### Exercise input

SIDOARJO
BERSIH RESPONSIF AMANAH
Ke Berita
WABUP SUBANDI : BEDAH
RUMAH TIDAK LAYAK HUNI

### What to do
Reproduce the whole of the records exactly, so that no line differs from the source above.

### Task solution
SIDOARJO
BERSIH RESPONSIF AMANAH
Ke Berita
WABUP SUBANDI : BEDAH
RUMAH TIDAK LAYAK HUNI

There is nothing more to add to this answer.